I read with some consternation the Aug. 11 commentary by Mike Meyers proclaiming multiple victories in his war on cars.

Meyers states with a certain smugness (his word, not mine) that he lives a carless life. Unfortunately, his list of choices — to retire, live downtown and have no children — is not how the other 99% of Minnesotans live.

The anti-car movement is decidedly anti-family, anti-job and anti-progress. For instance, the new Minneapolis ordinance banning the creation of new drive-throughs does not take into account the inconvenience or safety issues for parents with children who need to be strapped into car seats — or the needs of handicapped drivers.

Anti-car zealots hail the decision not to allow the Federal Reserve its parking ramp — and ignore the fact that it only means people will circle downtown Minneapolis searching for parking, negating any perceived environmental gain.

The anti-car sentiment is also incongruous with the desire of Minneapolis to house three professional sports teams and a convention center. Hundreds of millions of public dollars were spent on these regional attractions. The city fought to have them placed within its borders. Now city leaders want to start blocking access and eliminating parking options and create an unfriendly downtown driving environment?

For the vast majority of Minnesotans, jobs require cars. When I recently toured a Minneapolis nonprofit that repairs vehicles for the working poor, I was stunned to learn that the garage of five stalls has a six-month waiting list.

Certainly, public transit has a role in our state, and we auto dealers — whom I represent through industry associations — have never lobbied against transit in any form. But the simple fact is that transit is not always convenient or simply does not go where jobs are.

Minnesotans deserve choices in transportation. From trains to scooters, everything should be on the table. But the first thing we need to acknowledge is that most Minnesotans have chosen to use an automobile to conduct their affairs. Empowering people who believe it's their mission to make that choice as inconvenient as possible means we are sanctioning a battle with progress itself.
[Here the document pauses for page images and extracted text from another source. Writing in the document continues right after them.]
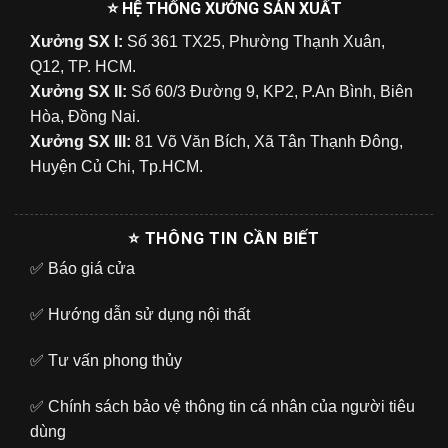
⭐ HỆ THỐNG XƯỞNG SẢN XUẤT
Xưởng SX I:
Số 361 TX25, Phường Thạnh Xuân,
Q12, TP. HCM.
Xưởng SX II:
Số 60/3 Đường 9, KP2, P.An Bình, Biên
Hòa, Đồng Nai.
Xưởng SX III:
81 Võ Văn Bích, Xã Tân Thạnh Đông,
Huyện Củ Chi, Tp.HCM.
⭐ THÔNG TIN CẦN BIẾT
✅
Báo giá cửa
✅
Hướng dẫn sử dụng nội thất
✅
Tư vấn phong thủy
✅
Chính sách bảo vệ thông tin cá nhân của người tiêu
dùng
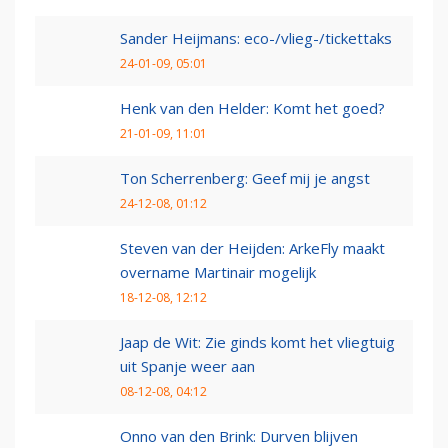
Sander Heijmans: eco-/vlieg-/tickettaks
24-01-09, 05:01
Henk van den Helder: Komt het goed?
21-01-09, 11:01
Ton Scherrenberg: Geef mij je angst
24-12-08, 01:12
Steven van der Heijden: ArkeFly maakt
overname Martinair mogelijk
18-12-08, 12:12
Jaap de Wit: Zie ginds komt het vliegtuig
uit Spanje weer aan
08-12-08, 04:12
Onno van den Brink: Durven blijven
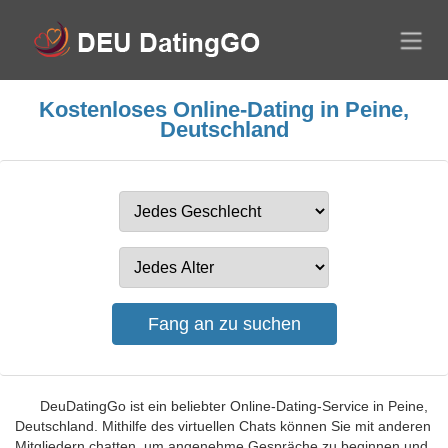
Kostenloses Online-Dating in Peine,
Deutschland
DeuDatingGo ist ein beliebter Online-Dating-Service in Peine,
Deutschland. Mithilfe des virtuellen Chats können Sie mit anderen
Mitgliedern chatten, um angenehme Gespräche zu beginnen und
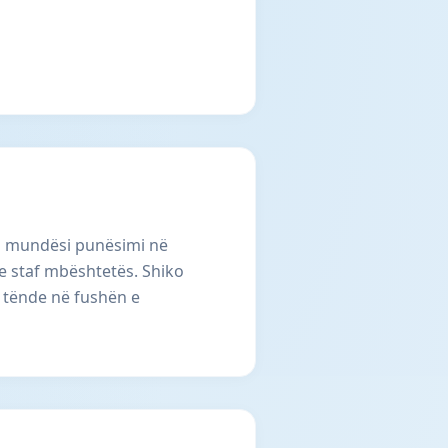
n mundësi punësimi në
he staf mbështetës. Shiko
n tënde në fushën e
This attempt to choke cars from everyone's lives fails to recognize so many obvious facts.

For instance, we live in a state that's painfully cold half the time. We can't take the kids to school on a bike. Many businesses and jobs require goods and materials to be moved from point A to point B.

Meyers brags about how he doesn't drive to stores and instead has goods delivered to him. How exactly does he think those things get to his doorstep? His carbon footprint isn't as small as he may think.

The goal to be more environmentally friendly is laudable. Let's get older clunkers off the road. Let's use incentives to encourage the purchase of cleaner vehicles and more electric vehicles.

Yes, that statement is incredibly self-serving from the guy representing car dealers. But it is simply true that when you replace an older car with a newer car you've done something good for the environment.

According to the federal Environmental Protection Agency, over the past 25 years — while U.S. GDP has increased 153%, vehicle miles traveled have increased 106% and the population has increased 41% — CO2 emissions have increased 13% and aggregate emissions have dropped 65%.

Finally, consider the cost of blocking out motor vehicles. The loss of productivity as people search for parking or are stuck in traffic because of restricted access is incalculable. The more than $300 million in taxes collected each year through the motor vehicle sales tax is the main source of revenue for public transit needs. Cars and transit have a symbiotic relationship. Deal with it.

The war on cars is really a war on all of us, on our standard of living. Demonizing motor vehicles and reducing access for those who rely on them does nothing to address the economic vitality and environmental issues our community is facing.

Scott Lambert is president of the Minnesota Auto Dealers Association and the Greater Metro Auto Dealers Association.